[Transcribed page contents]
+ + +

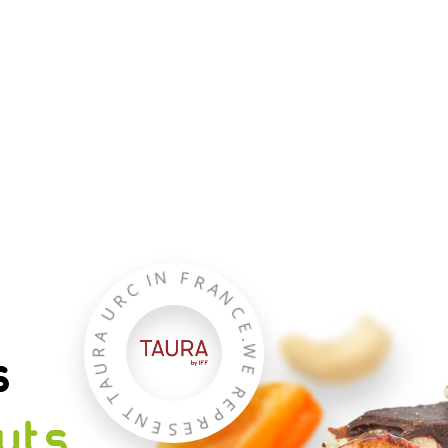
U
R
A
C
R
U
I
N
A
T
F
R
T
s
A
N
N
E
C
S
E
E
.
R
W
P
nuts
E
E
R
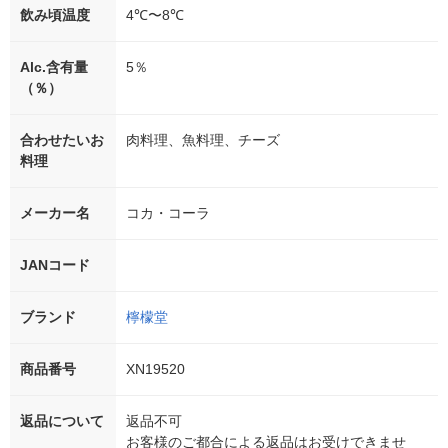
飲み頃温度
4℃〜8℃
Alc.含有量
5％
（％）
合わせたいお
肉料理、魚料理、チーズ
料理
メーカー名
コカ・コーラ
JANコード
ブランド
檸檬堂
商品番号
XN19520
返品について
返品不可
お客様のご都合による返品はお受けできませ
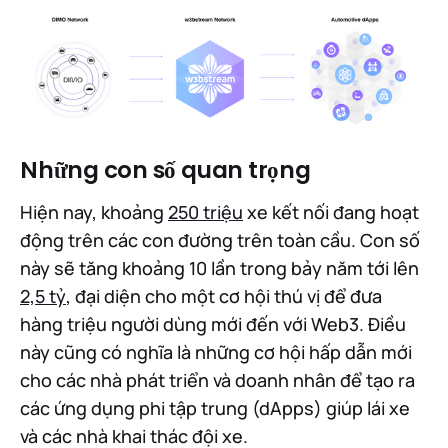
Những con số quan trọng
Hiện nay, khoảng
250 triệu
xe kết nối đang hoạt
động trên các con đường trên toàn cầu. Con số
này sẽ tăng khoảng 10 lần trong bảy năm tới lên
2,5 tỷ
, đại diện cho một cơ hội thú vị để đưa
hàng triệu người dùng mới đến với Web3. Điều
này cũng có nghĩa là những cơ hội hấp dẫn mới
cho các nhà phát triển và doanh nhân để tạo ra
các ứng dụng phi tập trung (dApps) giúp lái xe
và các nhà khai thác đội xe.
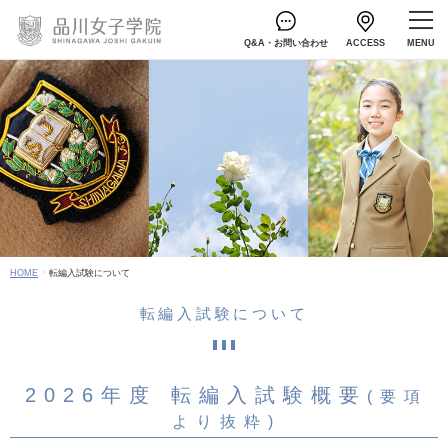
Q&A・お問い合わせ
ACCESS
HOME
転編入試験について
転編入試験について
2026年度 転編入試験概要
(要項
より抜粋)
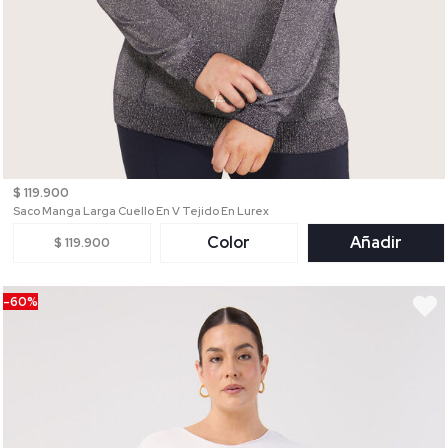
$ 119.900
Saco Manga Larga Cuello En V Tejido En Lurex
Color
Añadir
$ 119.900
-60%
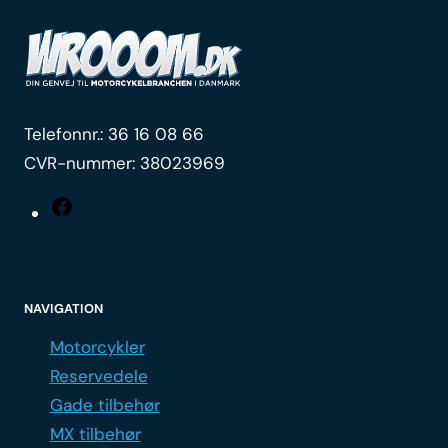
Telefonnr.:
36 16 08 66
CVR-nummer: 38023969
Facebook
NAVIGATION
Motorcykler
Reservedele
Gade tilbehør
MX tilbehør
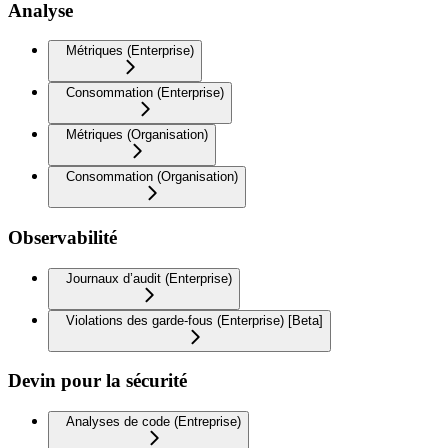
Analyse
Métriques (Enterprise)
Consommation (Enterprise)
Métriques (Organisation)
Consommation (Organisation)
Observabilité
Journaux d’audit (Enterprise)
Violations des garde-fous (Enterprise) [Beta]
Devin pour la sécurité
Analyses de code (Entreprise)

+ + +

Task to complete:
Please give the number of lines above that include the string "Enterprise", with nothing added.

Result for this exercise:
4